I must admit that I don’t know much about the utility industry but I do have fond memories of living in Texas when the state approved deregulation and all the rolling brownouts as a result of that decision. But according to experts, these could be more commonplace if the grid is not improved. Yet what is the best way to do this and who should pay? Most conversations about these issues involve in some capacity a discussion about the smart grid. However the first thing we need to understand is what exactly is the smart grid?
Penner writes, “As the industry shifts its supply sources, builds transmission, and increases its energy efficiency efforts, the technologies at the core of its operations will shift dramatically. Over the next thirty years, the industry will adopt the so-called Smart Grid, and the architecture of the system will shift from one based exclusively on large sources and central control to one with many more smaller sources and decentralized intelligence. The Smart Grid will mark a total transformation of the industry’s operating model–the first major architectural change since alternating current became the dominant system after the Chicago World’s Fair in 1893.”
This shift will cost more than $2 trillion dollars, and the jury is still out on whether the best option is large sources (nuclear, coal with sequestration, natural gas, etc.) or smaller sources that include solar and wind energy or a combination of the two.
In the book, Penner progresses the reader through a history of the grid, explains where we’re at today and where we need to be in the future. He discusses the intricacies of pricing and how energy conservation plays a role for saving consumers money while at the same time making utility companies money. He discusses privacy issues related to the smart grid (that is being developed and monitored in part by third party companies). Penner also addresses issues and challenges and offers solutions. In addition he presents scenarios of what could happen if certain paths are taken.
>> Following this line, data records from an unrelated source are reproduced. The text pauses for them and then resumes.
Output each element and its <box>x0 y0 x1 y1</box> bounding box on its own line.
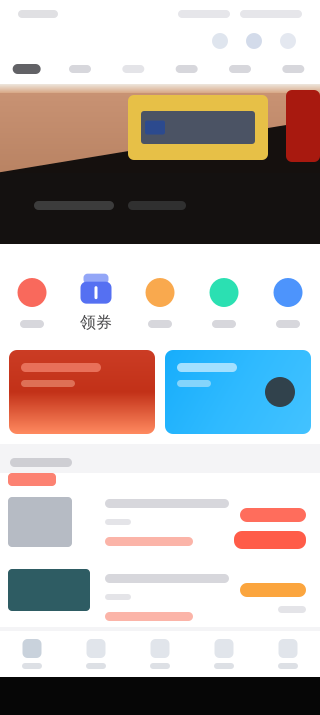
button[interactable]: Category 3 <box>107 65 160 73</box>
button[interactable]: Product <box>0 473 320 561</box>
button[interactable]: Category 4 <box>160 65 213 73</box>
button[interactable]: Categories <box>64 639 128 669</box>
button[interactable]: Services <box>257 278 319 328</box>
button[interactable]: Category 2 <box>53 65 107 73</box>
button[interactable]: More <box>280 33 296 49</box>
staticText: 领券 <box>80 313 112 332</box>
button[interactable]: Recharge <box>193 278 255 328</box>
button[interactable]: Category 5 <box>213 65 267 73</box>
button[interactable]: 领券 <box>65 278 127 328</box>
button[interactable]: Promotion <box>9 350 155 434</box>
button[interactable]: Promotion <box>165 350 311 434</box>
button[interactable]: Category 6 <box>267 65 320 73</box>
button[interactable]: Cart <box>192 639 256 669</box>
button[interactable]: Discover <box>128 639 192 669</box>
button[interactable]: Scan <box>212 33 228 49</box>
button[interactable]: Product <box>0 561 320 627</box>
button[interactable]: Messages <box>246 33 262 49</box>
button[interactable]: Recommended <box>0 64 53 74</box>
button[interactable]: Sign in <box>1 278 63 328</box>
button[interactable]: Mine <box>256 639 320 669</box>
button[interactable]: Home <box>0 639 64 669</box>
button[interactable]: Orders <box>129 278 191 328</box>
This is a very complicated issue with dozens of moving parts and while I understand it much better, the book is not for the newcomer. It is best suited for those working directly for utility companies or those working for companies that are providing products and services that will move the country to the smart grid. And because Penner gives very detailed future scenarios including electricity scenarios and detailed charts detailing large scale power generating technologies including costs associated with each technology relating to carbon emissions, I believe it could become a very valuable resource for high-level utility executives.